USCB Financial Holdings, Inc. insider Luis de la Aguilera, President and CEO, reported an option exercise and share sale. On January 29, 2026, he exercised 10,000 stock options at an exercise price of $7.50 per share for Class A voting common stock.
On the same date, he sold 10,000 Class A voting common shares at a weighted average price of $18.02 per share in multiple trades between $18.00 and $18.16. After these transactions, he directly owned 245,893 Class A voting common shares, including several tranches of restricted stock that vest in annual installments through future dates.
He also holds stock options on 40,000 shares at an exercise price of $11.35 per share expiring on September 23, 2029, and stock options on 160,000 shares at $12.05 per share expiring on September 27, 2031, all reported as directly owned.
A shareholder of USCB has filed a Form 144 indicating an intent to sell 10,000 shares of Class A Voting Common Stock through broker Maxim Group LLC on Nasdaq.

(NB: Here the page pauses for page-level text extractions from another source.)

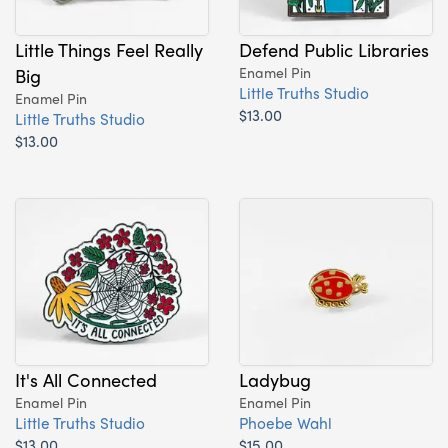
Little Things Feel Really
Defend Public Libraries
Big
Enamel Pin
Little Truths Studio
Enamel Pin
$13.00
Little Truths Studio
$13.00
It's All Connected
Ladybug
Enamel Pin
Enamel Pin
Little Truths Studio
Phoebe Wahl
$13.00
$15.00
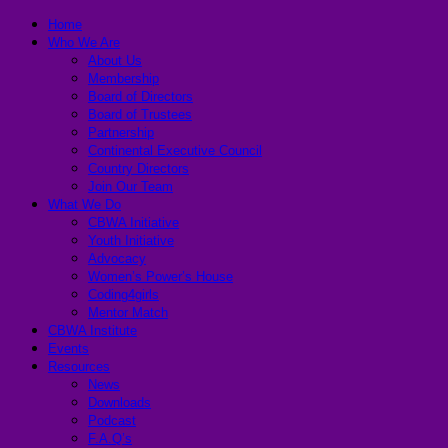
Home
Who We Are
About Us
Membership
Board of Directors
Board of Trustees
Partnership
Continental Executive Council
Country Directors
Join Our Team
What We Do
CBWA Initiative
Youth Initiative
Advocacy
Women’s Power’s House
Coding4girls
Mentor Match
CBWA Institute
Events
Resources
News
Downloads
Podcast
F.A.Q’s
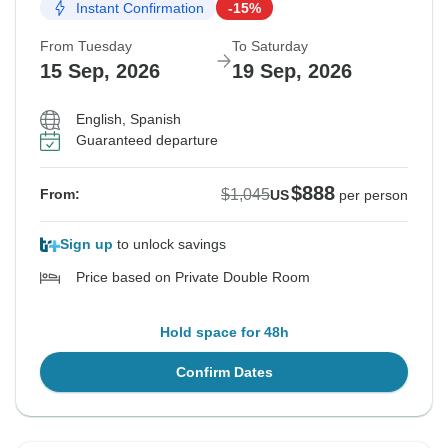
Instant Confirmation
-15%
From Tuesday
To Saturday
15 Sep, 2026
19 Sep, 2026
English, Spanish
Guaranteed departure
$888
$1,045
From:
US
per person
Sign up
to unlock savings
Price based on Private Double Room
Hold space for 48h
Confirm Dates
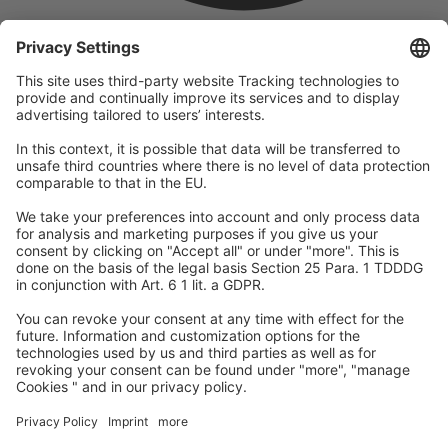
company
We are part of the REWE Group and its tourism division
DERTOUR Group, making us one of the largest tourism groups in
Europe.
© 2026
A-ROSA Hotels
Press
Legal Notice
Data protection
GTC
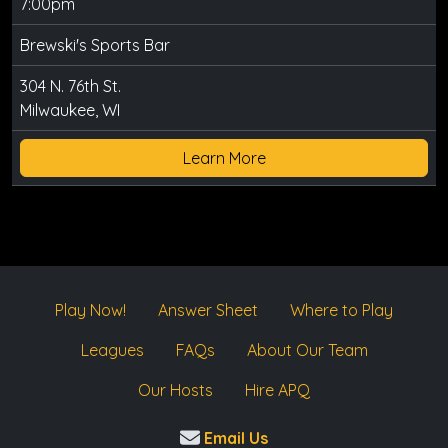
7:00pm
Brewski's Sports Bar
304 N. 76th St.
Milwaukee, WI
Learn More
Play Now!
Answer Sheet
Where to Play
Leagues
FAQs
About Our Team
Our Hosts
Hire APQ
Email Us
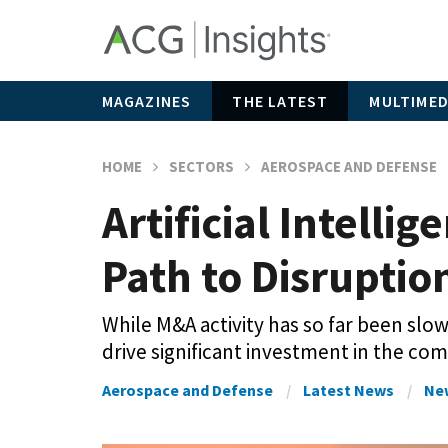
MAGAZINES
THE LATEST
MULTIMED
HOME
SECTORS
AEROSPACE AND DEFENSE
Artificial Intell
Path to Disruptio
While M&A activity has so far been slow
drive significant investment in the com
Aerospace and Defense
Latest News
Ne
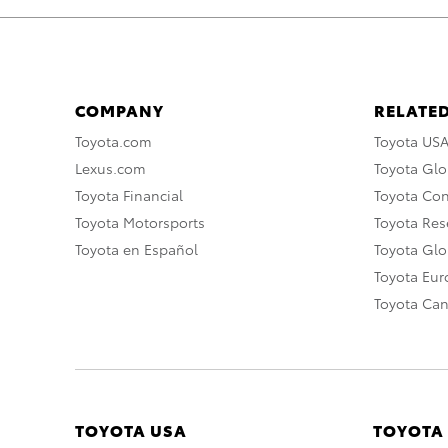
COMPANY
RELATED
Toyota.com
Toyota US
Lexus.com
Toyota Glo
Toyota Financial
Toyota Co
Toyota Motorsports
Toyota Rese
Toyota en Español
Toyota Gl
Toyota Eu
Toyota Ca
TOYOTA USA
TOYOTA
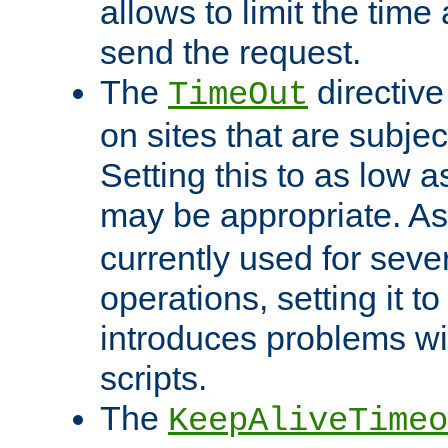
allows to limit the time
send the request.
The
directiv
TimeOut
on sites that are subje
Setting this to as low 
may be appropriate. A
currently used for sever
operations, setting it t
introduces problems wi
scripts.
The
KeepAliveTimeo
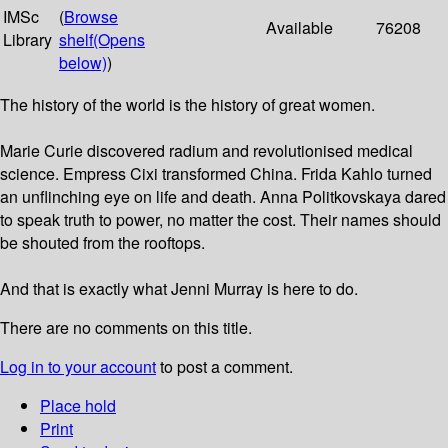
IMSc
(
Browse
Available
76208
Library
shelf
(Opens
below)
)
The history of the world is the history of great women.
Marie Curie discovered radium and revolutionised medical
science. Empress Cixi transformed China. Frida Kahlo turned
an unflinching eye on life and death. Anna Politkovskaya dared
to speak truth to power, no matter the cost. Their names should
be shouted from the rooftops.
And that is exactly what Jenni Murray is here to do.
There are no comments on this title.
Log in to your account
to post a comment.
Place hold
Print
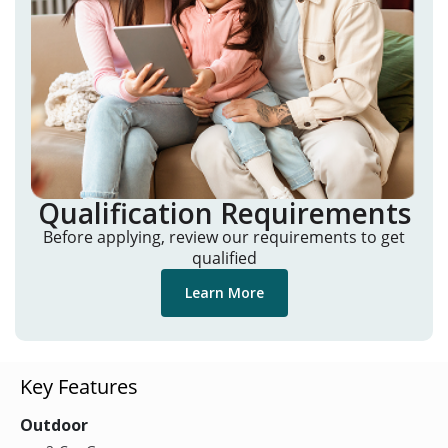
Qualification Requirements
Before applying, review our requirements to get
qualified
Learn More
Key Features
Outdoor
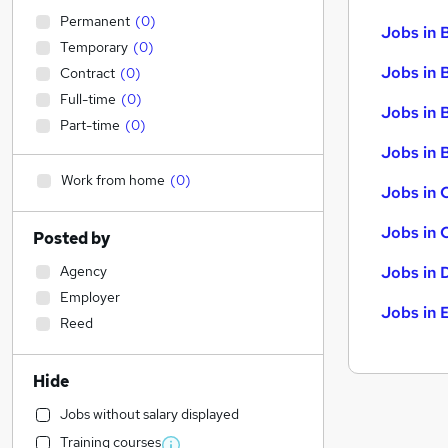
Permanent
(
0
)
Jobs in 
Temporary
(
0
)
Jobs in 
Contract
(
0
)
Full-time
(
0
)
Jobs in 
Part-time
(
0
)
Jobs in B
Work from home
(
0
)
Jobs in 
Jobs in 
Posted by
Agency
Jobs in 
Employer
Jobs in 
Reed
Hide
Jobs without salary displayed
Training courses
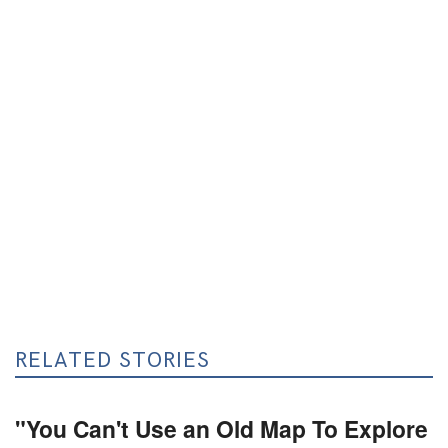
RELATED STORIES
"You Can't Use an Old Map To Explore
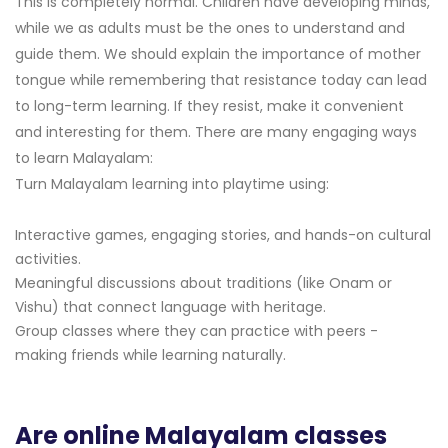
This is completely normal. Children have developing minds,
while we as adults must be the ones to understand and
guide them. We should explain the importance of mother
tongue while remembering that resistance today can lead
to long-term learning. If they resist, make it convenient
and interesting for them. There are many engaging ways
to learn Malayalam:
Turn Malayalam learning into playtime using:
Interactive games, engaging stories, and hands-on cultural
activities.
Meaningful discussions about traditions (like Onam or
Vishu) that connect language with heritage.
Group classes where they can practice with peers -
making friends while learning naturally.
Are online Malayalam classes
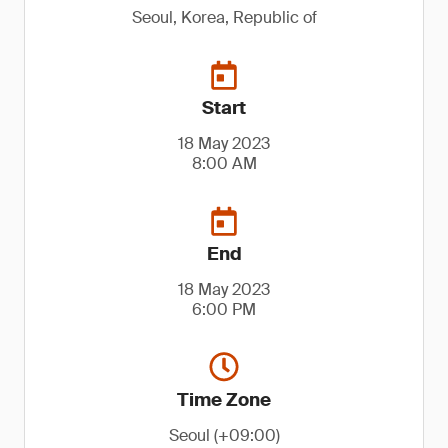
Seoul, Korea, Republic of
Start
18 May 2023
8:00 AM
End
18 May 2023
6:00 PM
Time Zone
Seoul (+09:00)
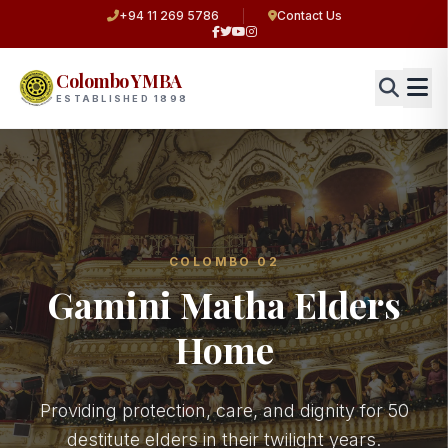
+94 11 269 5786
Contact Us
Colombo YMBA
ESTABLISHED 1898
COLOMBO 02
Gamini Matha Elders
Home
Providing protection, care, and dignity for 50
destitute elders in their twilight years.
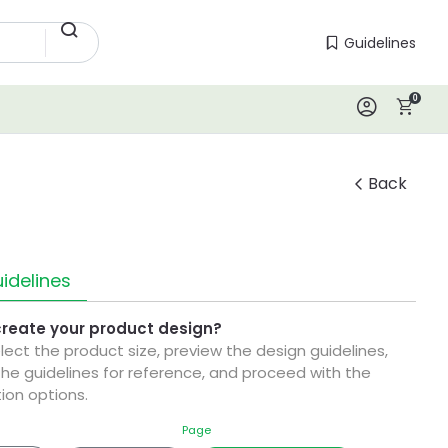
Guidelines
Guidelines
0
Log In
Back
idelines
create your product design?
elect the product size, preview the design guidelines,
he guidelines for reference, and proceed with the
ion options.
Page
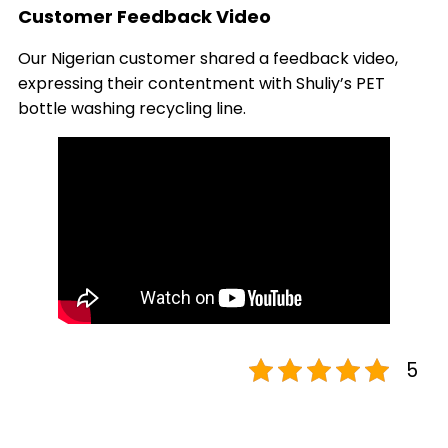
Customer Feedback Video
Our Nigerian customer shared a feedback video,
expressing their contentment with Shuliy’s PET
bottle washing recycling line.
5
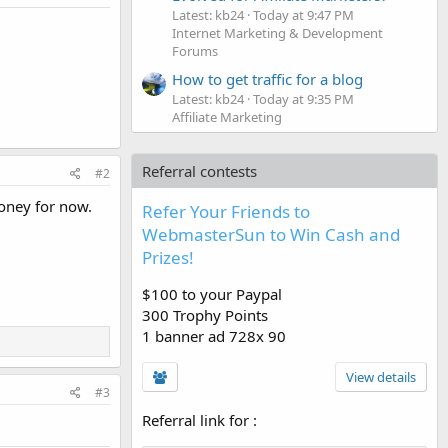
Latest: kb24
Today at 9:47 PM
Internet Marketing & Development
Forums
How to get traffic for a blog
Latest: kb24
Today at 9:35 PM
Affiliate Marketing
Referral contests
#2
money for now.
Refer Your Friends to
WebmasterSun to Win Cash and
Prizes!
$100 to your Paypal
300 Trophy Points
1 banner ad 728x 90
View details
#3
Referral link for
:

The filing lists an aggregate market value of $180,000 for these shares and notes that 18,100,385 shares were outstanding.
The 10,000 shares were acquired on 01/29/2026 via an option exercise from the issuer, with the consideration described as cash withholding on the same date. The signer represents that they are not aware of any undisclosed material adverse information about the issuer’s current or prospective operations.
USCB Financial Holdings EVP and Chief Credit Officer William Turner received a grant of 5,699 shares of Class A voting common stock as restricted stock. The award was made on January 27, 2026, at a price of $0 per share.
The restricted shares vest in three equal annual installments starting January 27, 2027. After this grant, Turner beneficially owns 10,692 shares directly, including 3,694 restricted shares from a prior 5,541-share grant that began vesting on January 21, 2026.
USCB Financial Holdings EVP and Chief Risk Officer Maricarmen Logrono reported a grant of 6,217 shares of restricted Class A voting common stock on January 27, 2026 at a price of $0 per share. These restricted shares vest in three equal annual installments starting on January 27, 2027.
Following this award, Logrono beneficially owns 16,089 shares of Class A voting common stock. She also holds options to purchase 15,000 shares of Class A voting common stock at an exercise price of $12.05 per share, vesting one-third per year beginning on September 27, 2022 and expiring on September 27, 2031.